La page blanche

Vous vous en doutiez probablement, je n’ai pas pu résister à la nouvelle BD de Pénélope Bagieu et de Boulet parue chez Delcourt/Mirages. Je connais pas ce blogueur mais étant donné que je suis très sensible au trait de la demoiselle (comme apparemment beaucoup de monde), j’en ai entendu parler (sur le blog de Melle Bagieu), j’ai mis l’album dans ma wishlist Amazon, je l’ai vu à la Fnac et je l’ai acheté de suite (malgré le prix un peu élevé, 22,95€ moins les 5% habituels).

Comme toujours, le trait de Pénélope Bagieu oscille entre naïveté et vérité : d’une précision parfaite pour représenter la ville de Paris (bornes Vélib’ comprises), les lignes restent douces et les maisons dessinées à main levée ont décidément un charme étrange.

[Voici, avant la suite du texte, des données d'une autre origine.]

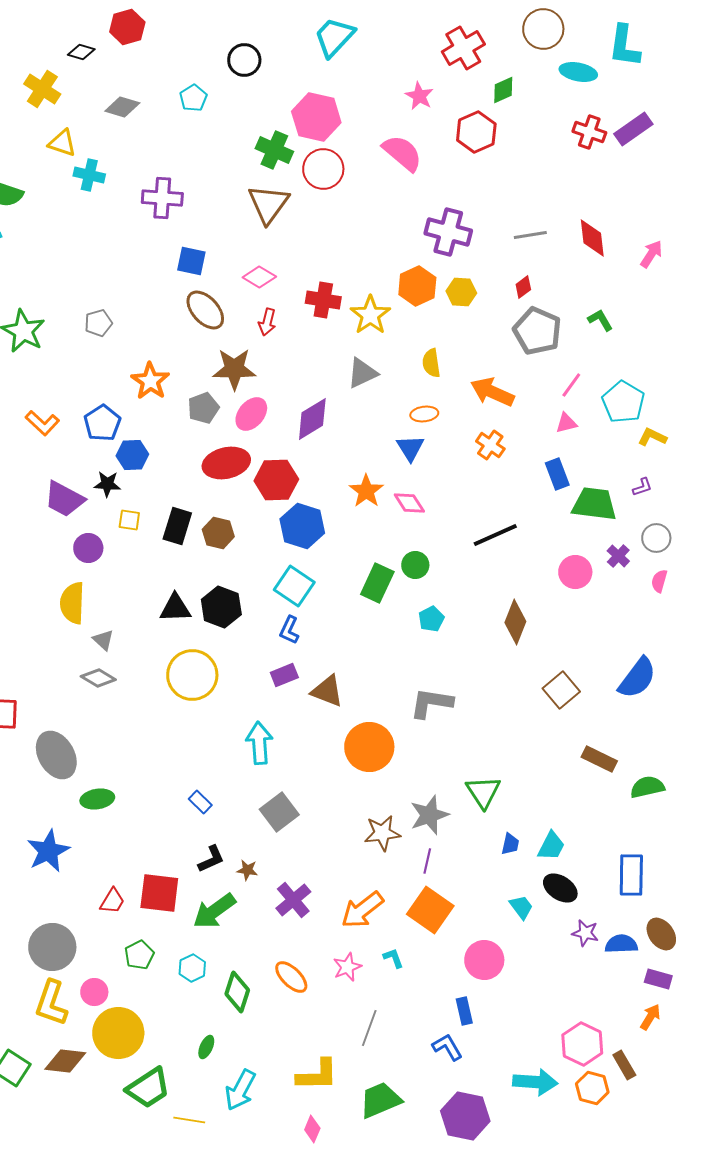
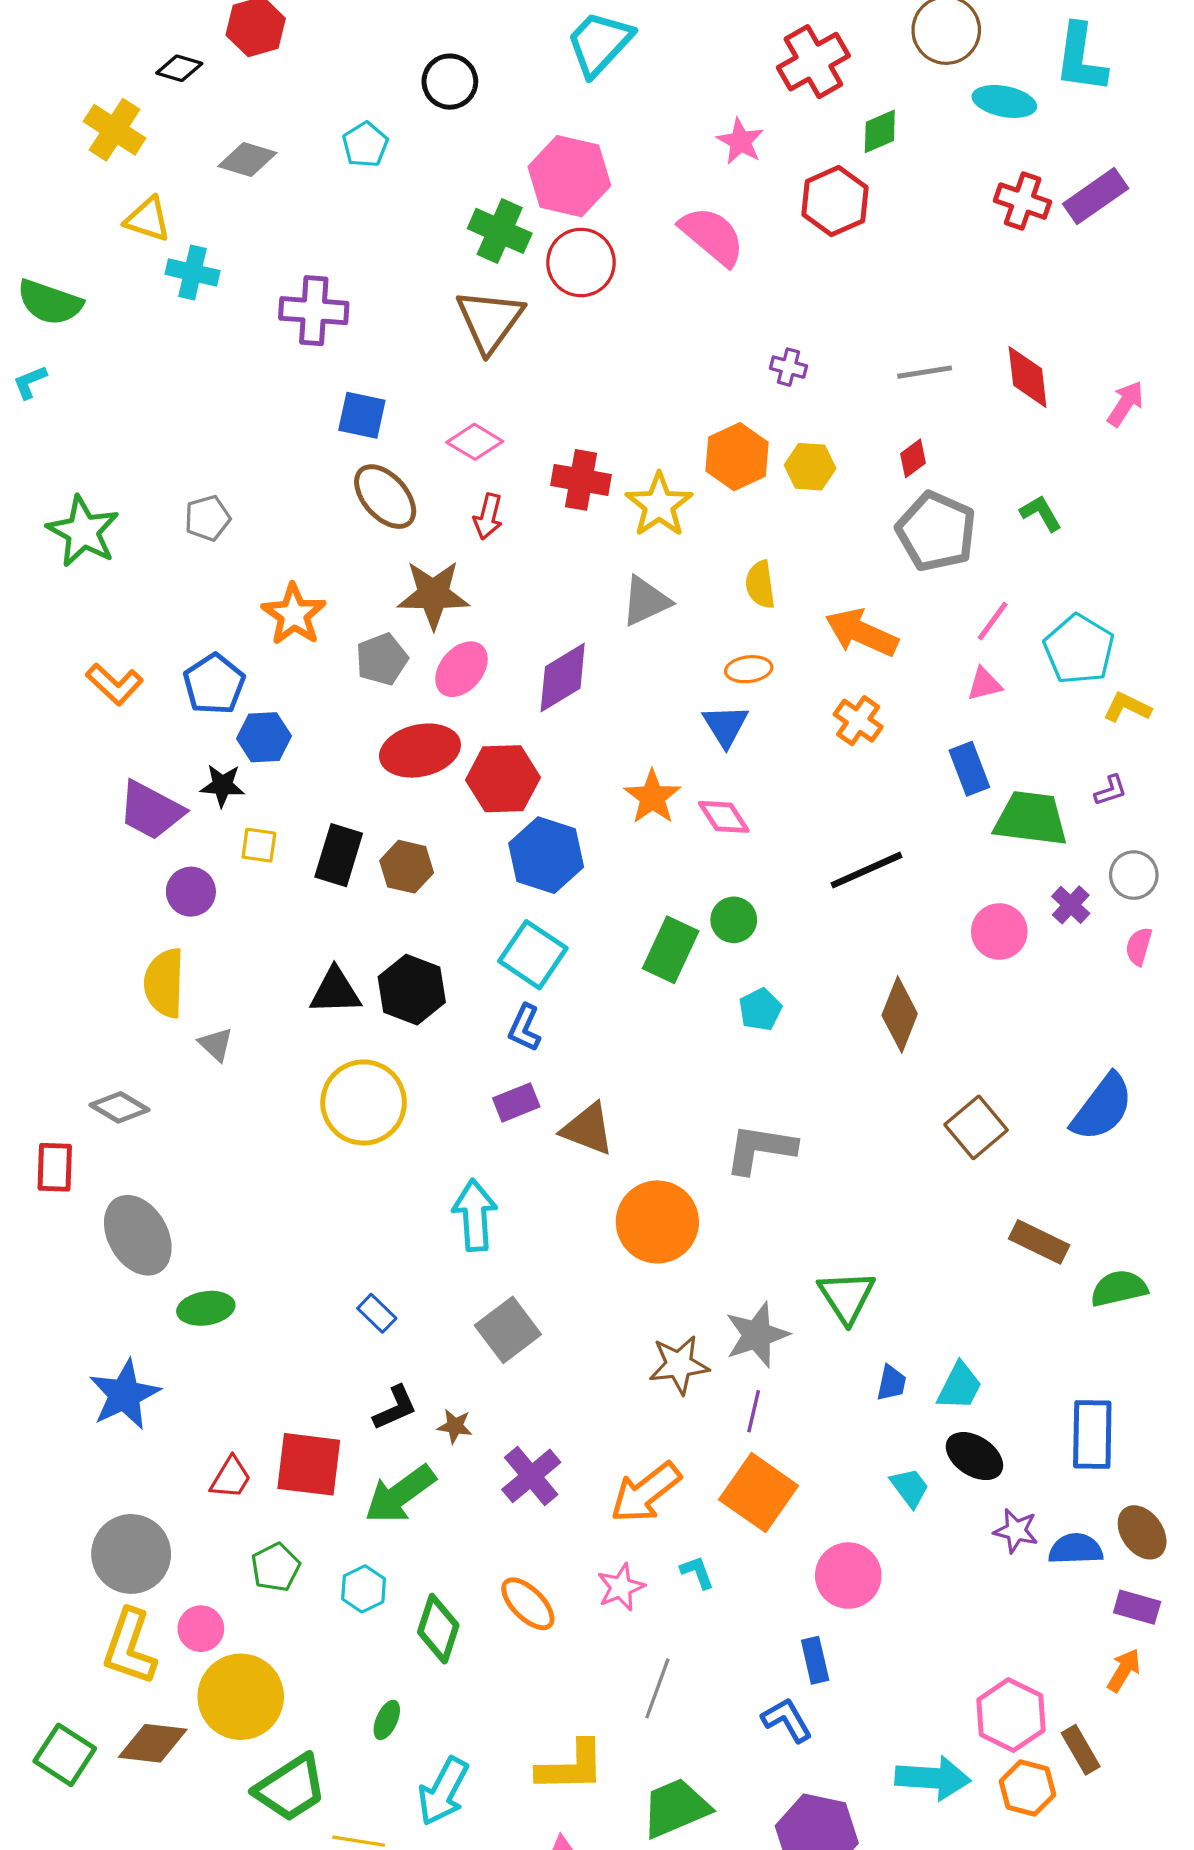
purple cross: (448, 232) -> (788, 367), size x0.5
gray diamond: (98, 678) -> (120, 1107), moved

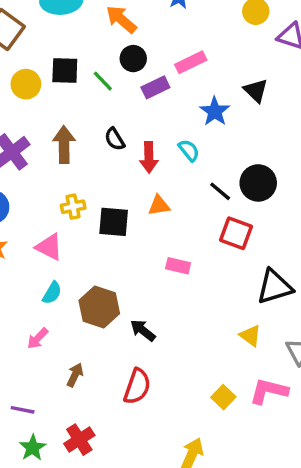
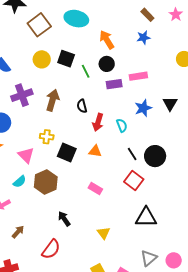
brown hexagon: (99, 307) -> (46, 182), moved
yellow triangle: (250, 336) -> (104, 233), moved

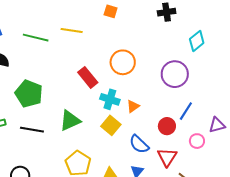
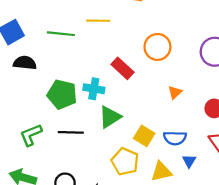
cyan cross: (110, 99) -> (94, 89), moved
yellow square: (111, 125) -> (144, 136), moved
blue semicircle: (139, 144) -> (175, 138), moved, turned -35

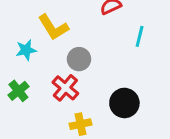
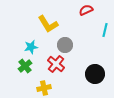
cyan star: (26, 50) -> (31, 47), moved
yellow cross: (81, 124) -> (44, 88), moved

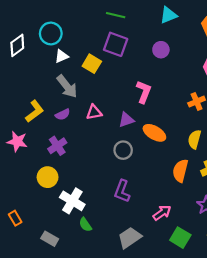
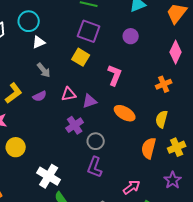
yellow square: (92, 64) -> (81, 57), moved
gray arrow: (67, 86) -> (44, 70), size x0.7
purple triangle: (126, 120) -> (90, 101), moved
purple cross: (57, 146) -> (75, 125), moved
gray circle: (123, 150) -> (96, 141), moved
yellow circle: (48, 177) -> (16, 147), moved

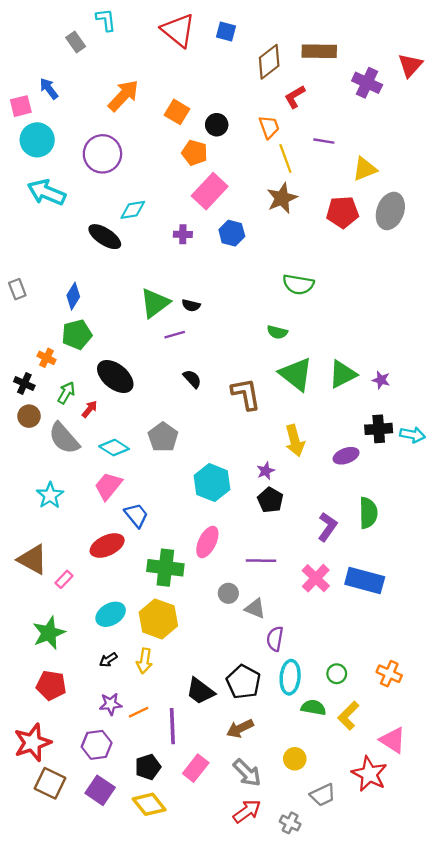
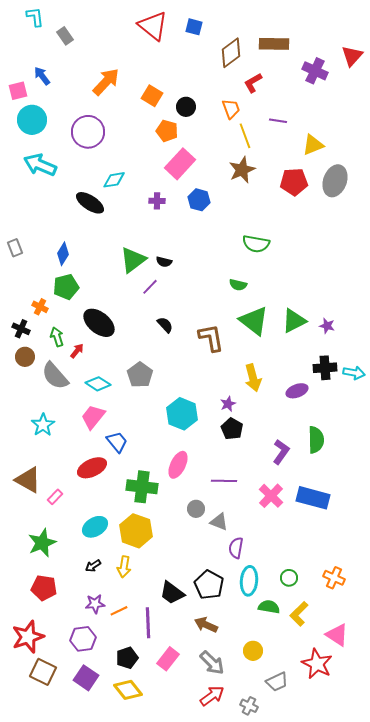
cyan L-shape: (106, 20) -> (35, 17), moved
purple line: (175, 335) -> (150, 287), turned -30
green arrow: (66, 393) -> (57, 337), turned -48
brown arrow: (240, 728) -> (206, 625), turned 50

La Page Blanche, c’est l’histoire d’une jeune fille qui se retrouve assise sur un banc, à Paris. Et qui ne sait pas du tout comment elle est arrivée là, ni ce qu’elle peut être venue faire dans ce coin de Paris (à savoir, devant la station de métro Montgallet). En fouillant ses poches et son sac, elle découvre son nom et son adresse. Mais pas moyen de se rappeler quoi que ce soit la concernant. Par contre, elle connaît toujours la ville, elle maîtrise le métro parisien, elle connaît les bouquins, les films, tout ça. Elle a juste oublié tout ce qui la définit. Elle rentre chez elle, sans savoir ce qu’elle risque d’y trouver. Les planches de Pénélope Bagieu sont jouissives ! Les mimiques d’Eloïse sont géniales, chacune d’entre nous s’y retrouve je crois :). Et la jeune fille enquête sur elle-même, essaie de se retrouver. La fin est surprenante, pas forcément celle que j’attendais. La morale de l’histoire est intéressante et fait réfléchir (même si cet article n’a pas tout à fait tort dans les critiques qu’il fait à cette bd). J’ai beaucoup aimé cet album et je me délecte toujours autant du trait de Pénélope Bagieu !

Par ailleurs, la jeune femme (désormais renarde) actualise toujours son blog Ma vie est tout à fait fascinante !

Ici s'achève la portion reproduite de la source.